Line by line, print the records exactly.
··· Provided records ···
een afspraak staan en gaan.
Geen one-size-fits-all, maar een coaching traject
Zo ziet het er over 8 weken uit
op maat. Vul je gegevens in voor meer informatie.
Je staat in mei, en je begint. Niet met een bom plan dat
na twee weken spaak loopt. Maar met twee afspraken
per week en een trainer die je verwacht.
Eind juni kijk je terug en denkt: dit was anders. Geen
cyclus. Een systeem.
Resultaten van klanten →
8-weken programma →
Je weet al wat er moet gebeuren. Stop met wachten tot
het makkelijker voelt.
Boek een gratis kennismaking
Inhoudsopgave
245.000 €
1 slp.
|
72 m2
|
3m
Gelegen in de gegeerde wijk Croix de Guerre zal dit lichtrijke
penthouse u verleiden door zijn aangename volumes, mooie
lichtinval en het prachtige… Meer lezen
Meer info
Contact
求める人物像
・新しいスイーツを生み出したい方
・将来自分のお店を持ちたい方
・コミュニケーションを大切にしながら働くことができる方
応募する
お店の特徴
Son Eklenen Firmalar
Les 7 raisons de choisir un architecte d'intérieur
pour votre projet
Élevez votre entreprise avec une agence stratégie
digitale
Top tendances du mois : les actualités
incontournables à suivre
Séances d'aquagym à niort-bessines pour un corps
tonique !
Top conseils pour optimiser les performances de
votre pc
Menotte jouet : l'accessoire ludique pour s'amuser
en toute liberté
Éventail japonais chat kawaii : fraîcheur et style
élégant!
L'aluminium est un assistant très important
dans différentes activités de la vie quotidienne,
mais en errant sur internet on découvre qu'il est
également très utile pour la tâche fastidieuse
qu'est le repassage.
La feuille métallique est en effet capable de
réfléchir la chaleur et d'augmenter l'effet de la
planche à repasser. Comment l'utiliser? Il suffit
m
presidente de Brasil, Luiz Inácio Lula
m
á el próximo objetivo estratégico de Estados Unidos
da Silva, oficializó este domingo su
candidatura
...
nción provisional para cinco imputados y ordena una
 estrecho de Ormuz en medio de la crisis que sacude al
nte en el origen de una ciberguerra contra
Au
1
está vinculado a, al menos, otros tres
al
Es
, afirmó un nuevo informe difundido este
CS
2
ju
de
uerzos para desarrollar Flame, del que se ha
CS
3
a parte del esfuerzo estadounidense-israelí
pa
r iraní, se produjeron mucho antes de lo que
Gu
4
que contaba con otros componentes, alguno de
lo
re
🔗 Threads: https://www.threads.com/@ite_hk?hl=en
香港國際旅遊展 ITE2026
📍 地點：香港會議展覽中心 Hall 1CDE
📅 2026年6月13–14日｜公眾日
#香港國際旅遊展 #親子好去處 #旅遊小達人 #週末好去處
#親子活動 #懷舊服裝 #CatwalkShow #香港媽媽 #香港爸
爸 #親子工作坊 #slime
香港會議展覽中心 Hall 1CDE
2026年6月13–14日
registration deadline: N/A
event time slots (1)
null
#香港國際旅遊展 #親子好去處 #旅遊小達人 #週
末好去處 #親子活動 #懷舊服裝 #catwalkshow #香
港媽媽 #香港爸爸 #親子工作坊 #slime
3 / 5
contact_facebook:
···
— Your solution —
een afspraak staan en gaan.
Geen one-size-fits-all, maar een coaching traject
Zo ziet het er over 8 weken uit
op maat. Vul je gegevens in voor meer informatie.
Je staat in mei, en je begint. Niet met een bom plan dat
na twee weken spaak loopt. Maar met twee afspraken
per week en een trainer die je verwacht.
Eind juni kijk je terug en denkt: dit was anders. Geen
cyclus. Een systeem.
Resultaten van klanten →
8-weken programma →
Je weet al wat er moet gebeuren. Stop met wachten tot
het makkelijker voelt.
Boek een gratis kennismaking
Inhoudsopgave
245.000 €
1 slp.
|
72 m2
|
3m
Gelegen in de gegeerde wijk Croix de Guerre zal dit lichtrijke
penthouse u verleiden door zijn aangename volumes, mooie
lichtinval en het prachtige… Meer lezen
Meer info
Contact
求める人物像
・新しいスイーツを生み出したい方
・将来自分のお店を持ちたい方
・コミュニケーションを大切にしながら働くことができる方
応募する
お店の特徴
Son Eklenen Firmalar
Les 7 raisons de choisir un architecte d'intérieur
pour votre projet
Élevez votre entreprise avec une agence stratégie
digitale
Top tendances du mois : les actualités
incontournables à suivre
Séances d'aquagym à niort-bessines pour un corps
tonique !
Top conseils pour optimiser les performances de
votre pc
Menotte jouet : l'accessoire ludique pour s'amuser
en toute liberté
Éventail japonais chat kawaii : fraîcheur et style
élégant!
L'aluminium est un assistant très important
dans différentes activités de la vie quotidienne,
mais en errant sur internet on découvre qu'il est
également très utile pour la tâche fastidieuse
qu'est le repassage.
La feuille métallique est en effet capable de
réfléchir la chaleur et d'augmenter l'effet de la
planche à repasser. Comment l'utiliser? Il suffit
m
presidente de Brasil, Luiz Inácio Lula
m
á el próximo objetivo estratégico de Estados Unidos
da Silva, oficializó este domingo su
candidatura
...
nción provisional para cinco imputados y ordena una
 estrecho de Ormuz en medio de la crisis que sacude al
nte en el origen de una ciberguerra contra
Au
1
está vinculado a, al menos, otros tres
al
Es
, afirmó un nuevo informe difundido este
CS
2
ju
de
uerzos para desarrollar Flame, del que se ha
CS
3
a parte del esfuerzo estadounidense-israelí
pa
r iraní, se produjeron mucho antes de lo que
Gu
4
que contaba con otros componentes, alguno de
lo
re
🔗 Threads: https://www.threads.com/@ite_hk?hl=en
香港國際旅遊展 ITE2026
📍 地點：香港會議展覽中心 Hall 1CDE
📅 2026年6月13–14日｜公眾日
#香港國際旅遊展 #親子好去處 #旅遊小達人 #週末好去處
#親子活動 #懷舊服裝 #CatwalkShow #香港媽媽 #香港爸
爸 #親子工作坊 #slime
香港會議展覽中心 Hall 1CDE
2026年6月13–14日
registration deadline: N/A
event time slots (1)
null
#香港國際旅遊展 #親子好去處 #旅遊小達人 #週
末好去處 #親子活動 #懷舊服裝 #catwalkshow #香
港媽媽 #香港爸爸 #親子工作坊 #slime
3 / 5
contact_facebook:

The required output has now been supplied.